-- Task details --
In the entries below, repeat only the lines between those holding "Laura Itkonen 「WallSculpture" and "Emballage alimentaire", inclusive. Leave pictures out.

-- Data shown --
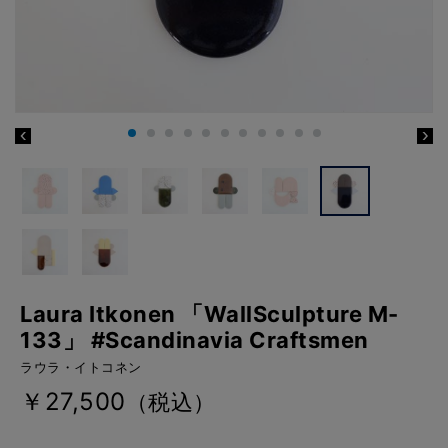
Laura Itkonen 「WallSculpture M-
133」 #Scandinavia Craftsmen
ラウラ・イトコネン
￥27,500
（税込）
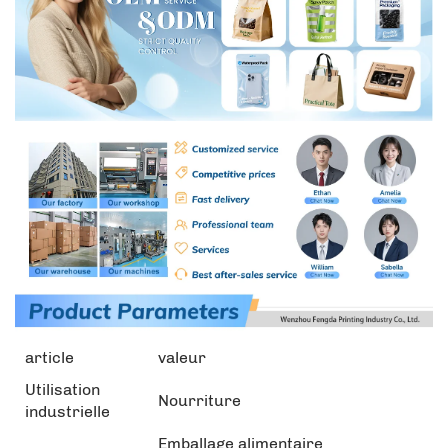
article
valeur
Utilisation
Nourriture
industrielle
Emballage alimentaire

==

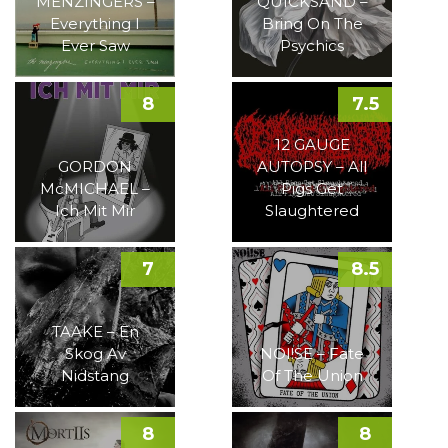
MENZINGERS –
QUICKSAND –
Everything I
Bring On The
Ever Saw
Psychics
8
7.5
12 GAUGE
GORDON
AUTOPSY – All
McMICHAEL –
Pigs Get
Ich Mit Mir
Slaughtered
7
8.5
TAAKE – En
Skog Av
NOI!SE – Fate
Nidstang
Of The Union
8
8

-- Result --
Laura Itkonen 「WallSculpture M-
133」 #Scandinavia Craftsmen
ラウラ・イトコネン
￥27,500
（税込）
article
valeur
Utilisation
Nourriture
industrielle
Emballage alimentaire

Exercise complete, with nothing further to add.